Head-to-head, Marin 32B Base also beat Gemma 3 27B PT on 24 of 42 tasks, and its overall average rank places it alongside Qwen 2.5 32B and the newer Olmo 3 32B models. On our evaluation suite, Marin 32B Base actually ties Olmo 3 32B Base in win rate, despite Olmo 3 being trained by a much larger team and arriving a month later.
Mean rank across our evaluation suite (lower is better). Marin 32B Base lands in the top cluster of open(-weight) models, alongside Qwen 2.5 and Olmo 3, and ahead of Gemma 3 27B PT and Olmo 2 32B. Gray bars indicate open weight models, while blue bars indicate open source models.
While Olmo 3 32B Base now comfortably leads on math and coding benchmarks, Marin 32B Base holds its own and still leads on many knowledge QA evaluations. For a model trained with a fraction of the team size typically expected for a 30B-scale run, we're proud of where it landed.

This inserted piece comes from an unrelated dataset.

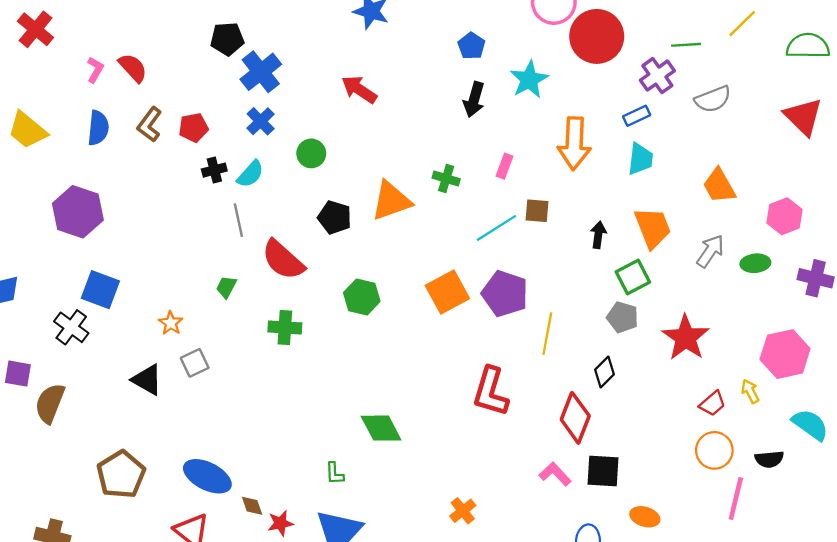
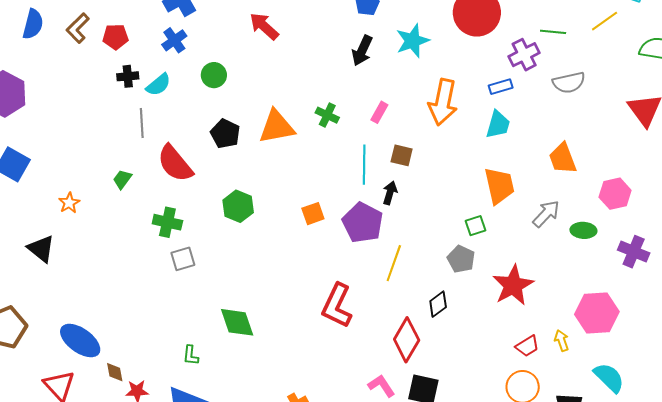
cyan line: (496, 228) -> (364, 165), turned -66
black arrow: (598, 235) -> (390, 193), moved
green square: (633, 277) -> (476, 226), size x0.7
orange square: (447, 292) -> (313, 214), size x0.6
gray square: (195, 363) -> (183, 259), moved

Because Marin 32B Base (like Olmo 3 32B) is open source, the weights, code, data recipes, and every experimental detour are public. Anyone can reproduce, audit, or build on the work.

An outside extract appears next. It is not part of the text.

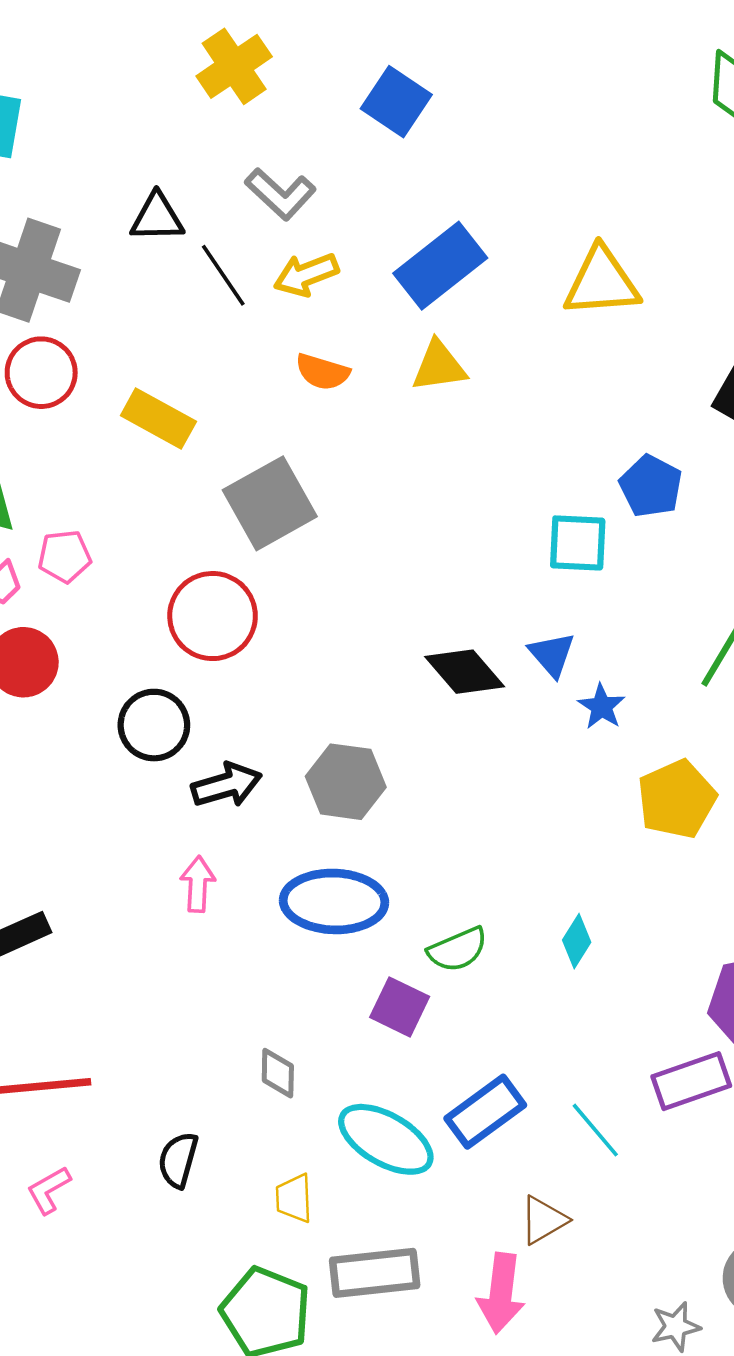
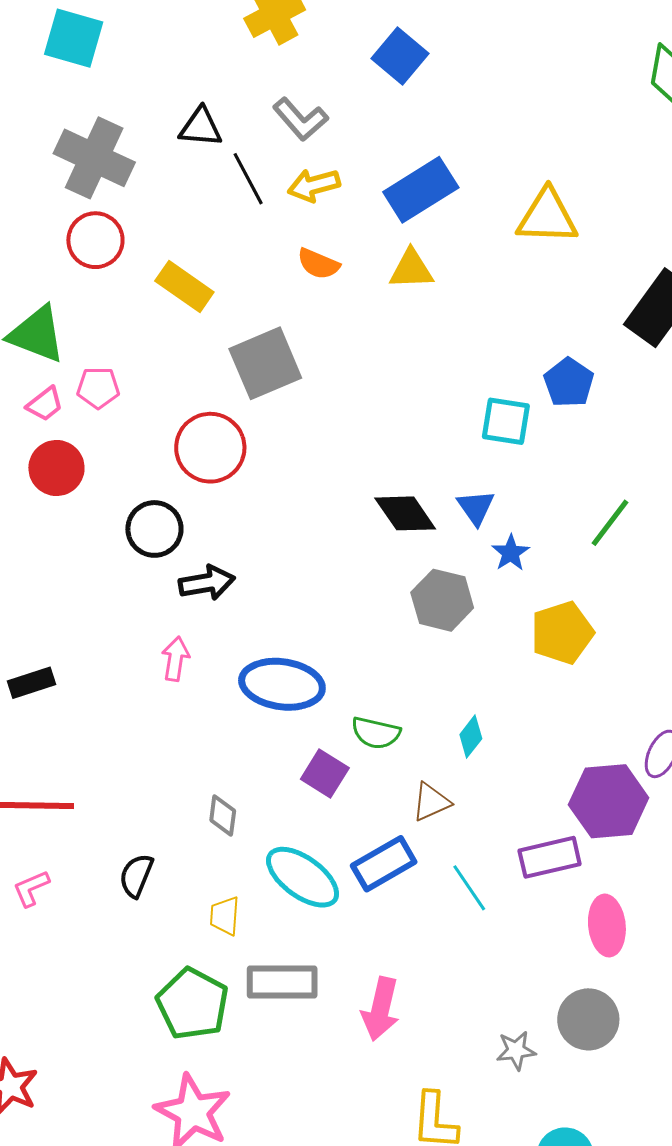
gray hexagon: (346, 782) -> (442, 600), moved
green semicircle: (458, 949) -> (376, 733), turned 30
brown triangle: (543, 1220) -> (431, 802), moved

The stack that made it possible
TPU stability across large slices
During the run, we moved across preemptible v5p-512 slices coordinated with Cloud TPU Multislice, a v4-2048 slice for the long middle, and several mid-run architectural transitions. Throughout, TPUs were completely reliable for us: no mysterious hangs, no collective-op debugging. Preemptions were predictable and easy to recover from.
JAX + Levanter = predictable performance
Levanter builds on JAX's XLA compilation. In practice, what mattered for us was deterministic restarts, stable MFU at scale without custom kernels, and JAX's activation checkpointing, which made the v5p to v4 migration easy.
Marin's experiment system
Marin logs every step of the experimental pipeline: hyperparameters, code versions, datasets, metrics, and artifacts. Even with architectural switches and restarts, the run never devolved into a tangle of scripts. And because it's all open, anyone can retrace or reproduce the training.
What's next
Marin 32B Base is a strong base model, but we're not done. Here's what's coming next:
- A reasoning-optimized Marin 32B
- Hardened multislice TPU support for smoother preemptible training
- Exploring MoE variants for the next scale
- Continuing to release everything, including successes and failures, openly
Closing thought
Training a 32B model with a small team isn't about heroics but about using the right tools and infrastructure. TPUs' reliability, JAX's clarity and performance, and Marin's open, reproducible process provided the leverage we needed. If the 8B run showed that open labs can build credible models, the 32B run showed they can do it at scale: quietly, steadily, and with far fewer people than you might expect.